Recuerdo con inusual claridad estar montando en la parte trasera de una camioneta en el norte de la Amazonía peruana cuando tenía quince años. Había pasado el día con mi papá visitando lecherías cerca del pequeño pueblo de Cuñumbuque. Hasta el año previo esta comunidad había estado bajo el control de un grupo terrorista y ahora que el ejército lo había liberado, su gente estaba libre para hacer negocios con quienes ellos deseaban. Por esta razón mi papá estaba allí.
Mientras recorríamos un camino de tierra mal cuidado y lleno de baches, miré hacia el cielo y me quedé boquiabierto. Nunca había apreciado algo así, y nunca más he vuelto a apreciar algo así en mi vida. Había millones de luces esparcidas por el cielo nocturno como leche derramada. Era una especie de camino iluminado sobre mí que atravesaba la noche oscura. Las luces eran de diferentes colores e intensidades: blancas, azules e incluso algunas rojas. Era tan espectacular que no podía bajar la mirada. No quería ni pestañear.

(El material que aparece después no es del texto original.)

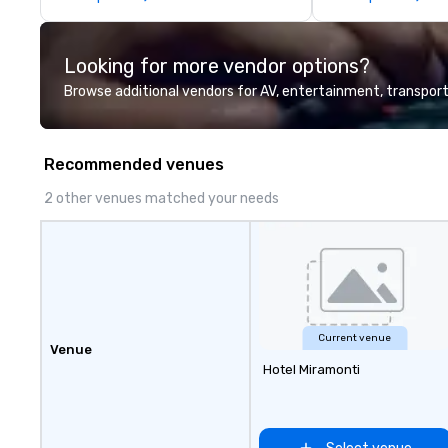
perfectly maintained fleet of late
information or co
model luxury vehicles to the
opportunities.
highly experienced and
Looking for more vendor options?
professional team of chauffeurs
and support staff; you will know
Browse additional vendors for AV, entertainment, transport
quality when you travel with La
Costa Limousine.
Recommended venues
2 other venues matched your needs
Current venue
Venue
Hotel Miramonti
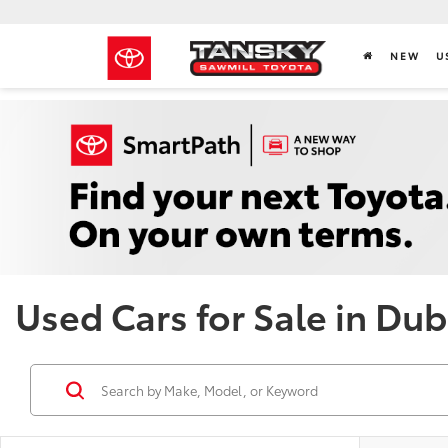
NEW
U
Used Cars for Sale in Dub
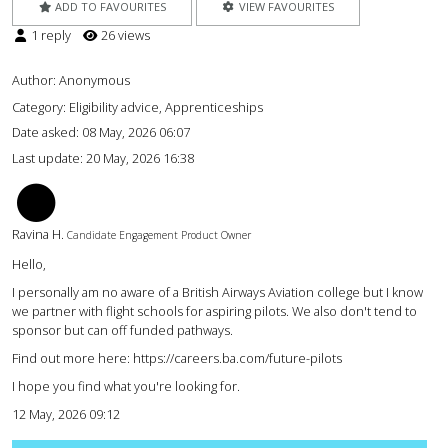
ADD TO FAVOURITES
VIEW FAVOURITES
1 reply
26 views
Author:
Anonymous
Category: Eligibility advice, Apprenticeships
Date asked:
08 May, 2026 06:07
Last update:
20 May, 2026 16:38
RH
Ravina H.
Candidate Engagement Product Owner
Hello,
I personally am no aware of a British Airways Aviation college but I know
we partner with flight schools for aspiring pilots. We also don't tend to
sponsor but can off funded pathways.
Find out more here: https://careers.ba.com/future-pilots
I hope you find what you're looking for.
12 May, 2026 09:12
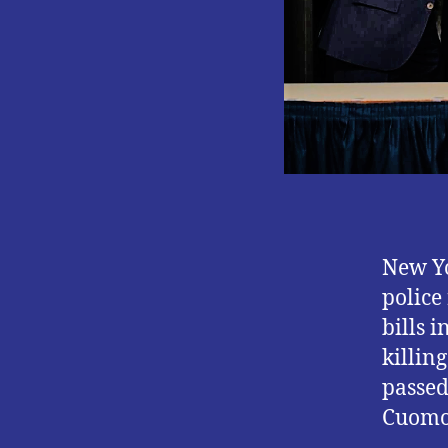
New Yo
police
bills 
killin
passed
Cuomo 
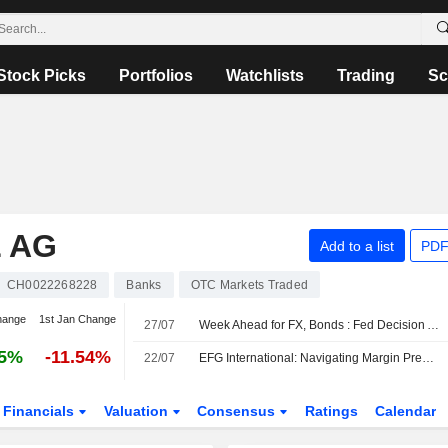
Stock Picks
Portfolios
Watchlists
Trading
Sc
 AG
Add to a list
PDF
CH0022268228
Banks
OTC Markets Traded
hange
1st Jan Change
27/07
Week Ahead for FX, Bonds : Fed Decision Awaited; Middle East Events Eyed
85%
-11.54%
22/07
EFG International: Navigating Margin Pressure
Financials
Valuation
Consensus
Ratings
Calendar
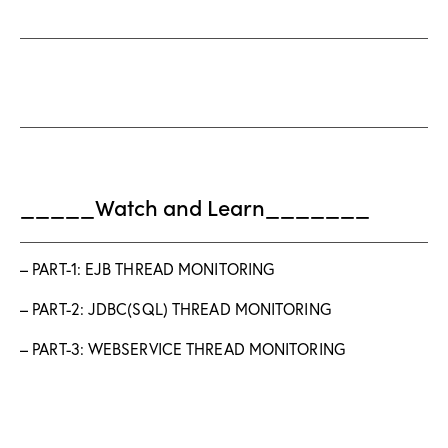
_____Watch and Learn_______
– PART-1: EJB THREAD MONITORING
– PART-2: JDBC(SQL) THREAD MONITORING
– PART-3: WEBSERVICE THREAD MONITORING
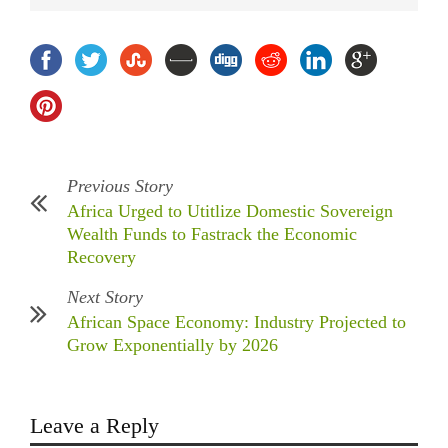
Previous Story
Africa Urged to Utitlize Domestic Sovereign
Wealth Funds to Fastrack the Economic
Recovery
Next Story
African Space Economy: Industry Projected to
Grow Exponentially by 2026
Leave a Reply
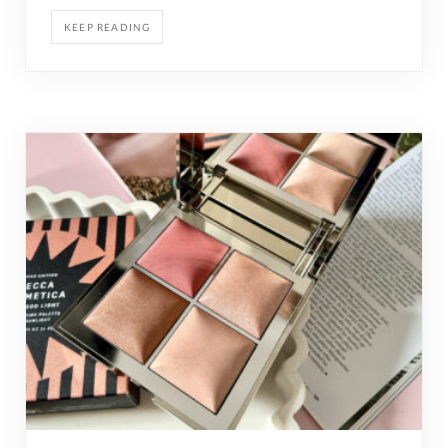
KEEP READING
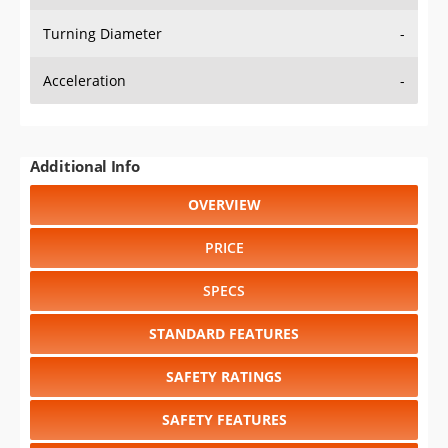
Turning Diameter
-
Acceleration
-
Additional Info
OVERVIEW
PRICE
SPECS
STANDARD FEATURES
SAFETY RATINGS
SAFETY FEATURES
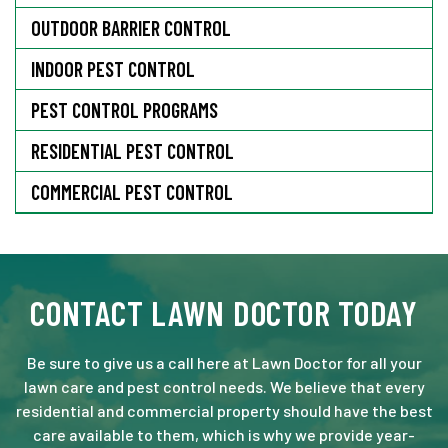
OUTDOOR BARRIER CONTROL
INDOOR PEST CONTROL
PEST CONTROL PROGRAMS
RESIDENTIAL PEST CONTROL
COMMERCIAL PEST CONTROL
CONTACT LAWN DOCTOR TODAY
Be sure to give us a call here at Lawn Doctor for all your
lawn care and pest control needs. We believe that every
residential and commercial property should have the best
care available to them, which is why we provide year-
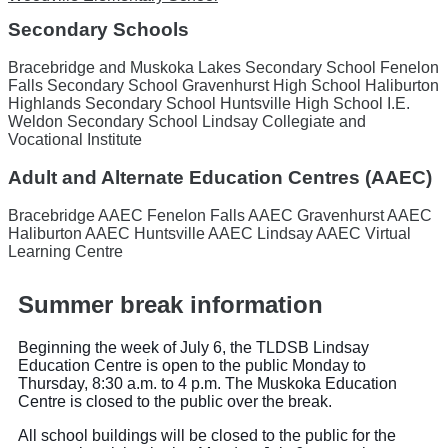
Secondary Schools
Bracebridge and Muskoka Lakes Secondary School
Fenelon
Falls Secondary School
Gravenhurst High School
Haliburton
Highlands Secondary School
Huntsville High School
I.E.
Weldon Secondary School
Lindsay Collegiate and
Vocational Institute
Adult and Alternate Education Centres (AAEC)
Bracebridge AAEC
Fenelon Falls AAEC
Gravenhurst AAEC
Haliburton AAEC
Huntsville AAEC
Lindsay AAEC
Virtual
Learning Centre
Summer break information
Beginning the week of July 6, the TLDSB Lindsay
Education Centre is open to the public Monday to
Thursday, 8:30 a.m. to 4 p.m. The Muskoka Education
Centre is closed to the public over the break.
All school buildings will be closed to the public for the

“Todo lo que es bueno y perfecto es un regalo que desciende a nosotros de parte de Dios nuestro Padre, quien creó todas las luces de los cielos.” Estas palabras tomadas de la Carta de Santiago me recuerdan a esa noche en el camino desolado admirando la Vía Láctea. Yo no hice nada para merecer un panorama tan hermoso. Fue como un regalo perfecto preparado solo para mí por Dios para que mi mente sea elevada al Padre quien da todo lo bueno y perfecto.
Durante milenios los seres humanos hemos mirado hacia el cielo y nos hemos hecho preguntas existenciales. Las estrellas nos han mantenido humildes porque nos recuerdan de nuestra pequeñez. El cielo nocturno habla de algo más grande que nosotros – algo trascendente, misterioso y enorme. Durante milenios el cielo nocturno nos ha hablado de dioses y criaturas aterradoras, nos ha indicado el camino correcto y nos ha señalado a un creador. Muchas veces me he preguntado si Santiago tendría en mente un cielo lleno de estrellas como el que yo vi cuando escribió que Dios nuestro Padre quien creo las luces de los cielos nos da regalos perfectos. Entre estos regalos el don más grande que es el de la salvación.

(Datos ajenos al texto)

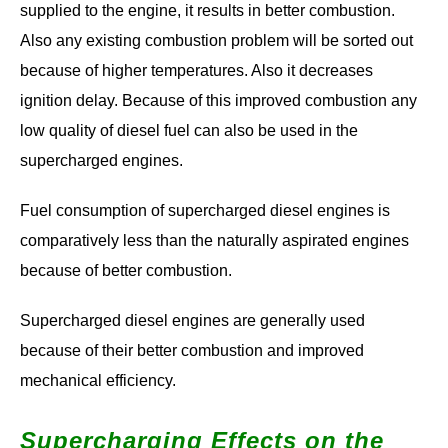
supplied to the engine, it results in better combustion.
Also any existing combustion problem will be sorted out
because of higher temperatures. Also it decreases
ignition delay. Because of this improved combustion any
low quality of diesel fuel can also be used in the
supercharged engines.
Fuel consumption of supercharged diesel engines is
comparatively less than the naturally aspirated engines
because of better combustion.
Supercharged diesel engines are generally used
because of their better combustion and improved
mechanical efficiency.
Supercharging Effects on the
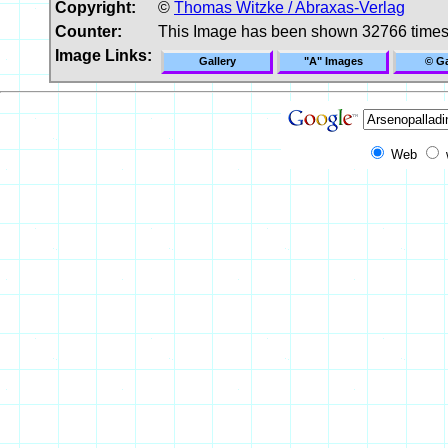
Copyright:
©
Thomas Witzke / Abraxas-Verlag
Counter:
This Image has been shown 32766 time
Image Links:
Gallery
"A" Images
© Ga
Web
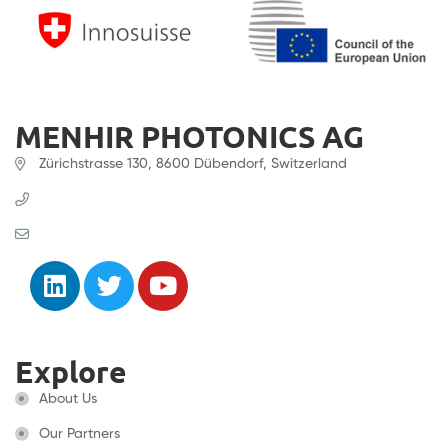
MENHIR PHOTONICS AG
Zürichstrasse 130, 8600 Dübendorf, Switzerland
+41 (0) 61 331 45 45
contact@menhir-photonics.com
Explore
About Us
Our Partners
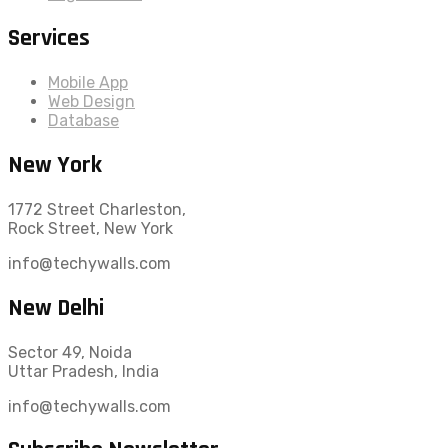
Services
Mobile App
Web Design
Database
New York
1772 Street Charleston,
Rock Street, New York
info@techywalls.com
New Delhi
Sector 49, Noida
Uttar Pradesh, India
info@techywalls.com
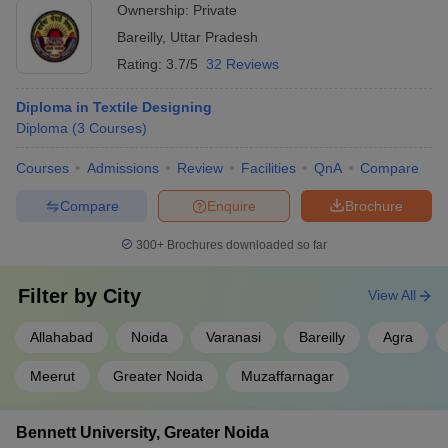
Ownership:
Private
Bareilly
,
Uttar Pradesh
Rating:
3.7/5
32 Reviews
Diploma in Textile Designing
Diploma
(
3
Courses
)
Courses
Admissions
Review
Facilities
QnA
Compare
Compare
Enquire
Brochure
300+
Brochures downloaded so far
Filter by
City
View All
Allahabad
Noida
Varanasi
Bareilly
Agra
Meerut
Greater Noida
Muzaffarnagar
Bennett University, Greater Noida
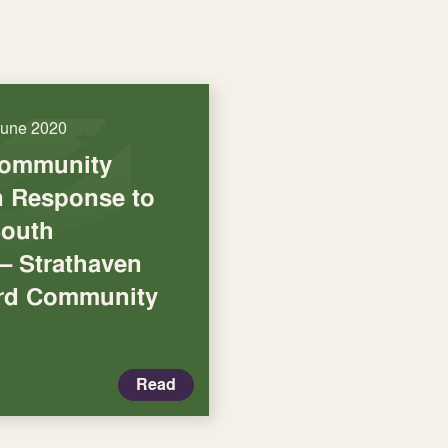
June 2020
Community
in Response to
South
– Strathaven
ord Community
Read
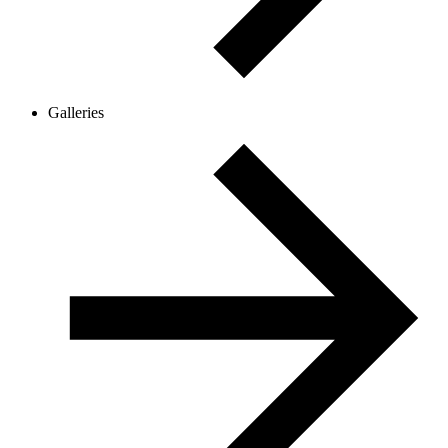
Galleries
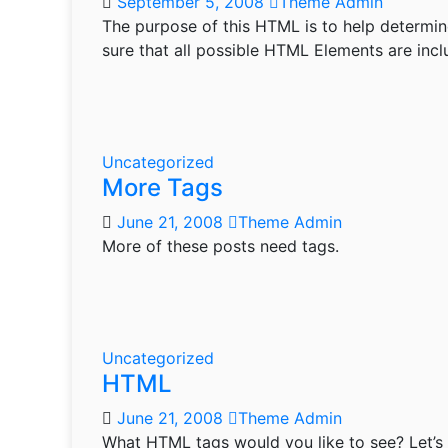
September 5, 2008
Theme Admin
The purpose of this HTML is to help determin
sure that all possible HTML Elements are inc
Uncategorized
More Tags
June 21, 2008
Theme Admin
More of these posts need tags.
Uncategorized
HTML
June 21, 2008
Theme Admin
What HTML tags would you like to see? Let’s 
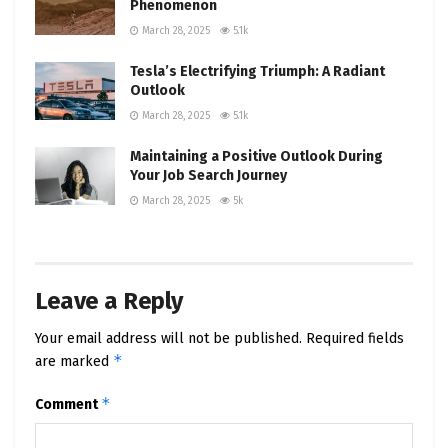
Phenomenon
March 28, 2025
5.1k
Tesla’s Electrifying Triumph: A Radiant
Outlook
March 28, 2025
5.1k
Maintaining a Positive Outlook During
Your Job Search Journey
March 28, 2025
5k
Leave a Reply
Your email address will not be published.
Required fields
*
are marked
*
Comment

A menudo se habla de una falsa dualidad en el papel que desempeñan la fe y las obras en nuestra salvación. Algunos creen que de alguna manera podemos ganar a cuenta propia nuestra salvación. Cuantas más buenas obras hagamos, más agradaremos a Dios y será más probable que Él nos reciba en su reino. Por el lado opuesto, otros creen que independientemente de lo que uno haga, bueno o malo, lo único necesario para la salvación es tener fe en Jesús.

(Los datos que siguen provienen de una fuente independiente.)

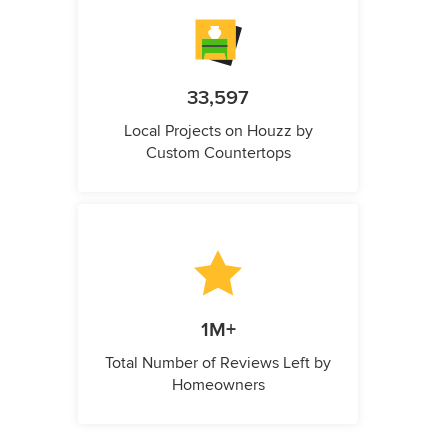
33,597
Local Projects on Houzz by
Custom Countertops
1M+
Total Number of Reviews Left by
Homeowners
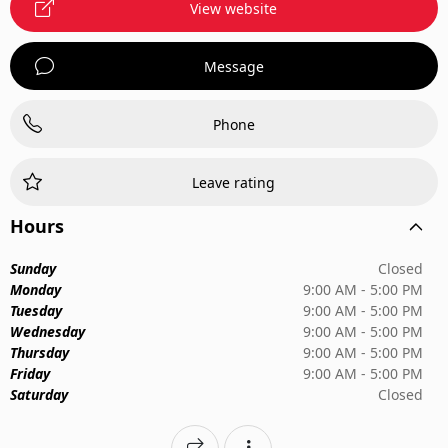
View website
Message
Phone
Leave rating
Hours
Sunday
Closed
Monday
9:00 AM - 5:00 PM
Tuesday
9:00 AM - 5:00 PM
Wednesday
9:00 AM - 5:00 PM
Thursday
9:00 AM - 5:00 PM
Friday
9:00 AM - 5:00 PM
Saturday
Closed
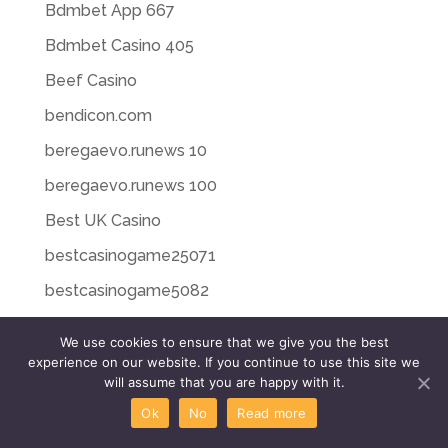
Bdmbet App 667
Bdmbet Casino 405
Beef Casino
bendicon.com
beregaevo.runews 10
beregaevo.runews 100
Best UK Casino
bestcasinogame25071
bestcasinogame5082
bestslotcasino23073
We use cookies to ensure that we give you the best
bestslotcasino26076
experience on our website. If you continue to use this site we
will assume that you are happy with it.
bestslotcasino27076
Ok
No
Read more
bestslotcasino28077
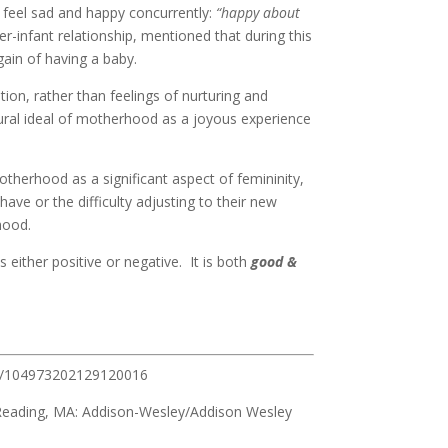
 feel sad and happy concurrently:
“happy about
er-infant relationship, mentioned that during this
ain of having a baby.
ion, rather than feelings of nurturing and
tural ideal of motherhood as a joyous experience
otherhood as a significant aspect of femininity,
have or the difficulty adjusting to their new
hood.
ither positive or negative. It is both
good &
177/104973202129120016
 Reading, MA: Addison-Wesley/Addison Wesley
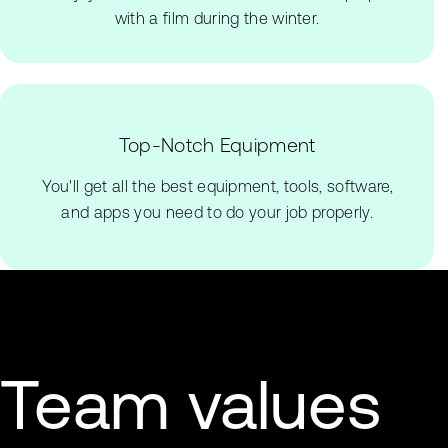
with a film during the winter.
Top-Notch Equipment
You'll get all the best equipment, tools, software,
and apps you need to do your job properly.
Team values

Santiago escribe en su carta que la fe sin obras está muerta pero al mismo tiempo sabemos que la salvación es algo que Dios otorga gratuitamente. Esta no se puede ganar ni merecer porque no podemos salvarnos nosotros mismos. La salvación es un regalo otorgado libremente.
El elevar nuestros ojos hacia el cielo nocturno es una experiencia compartida con todo ser humano que ha vivido en la tierra. La magnitud del cielo y las estrellas habla de la grandeza de Dios y de su inigualable generosidad que lo ha hecho venir a nuestro auxilio. El Padre que creó todas las luces de los cielos continúa dándonos dones perfectos; dones increíbles que son más asombrosos que la belleza de la Vía Láctea.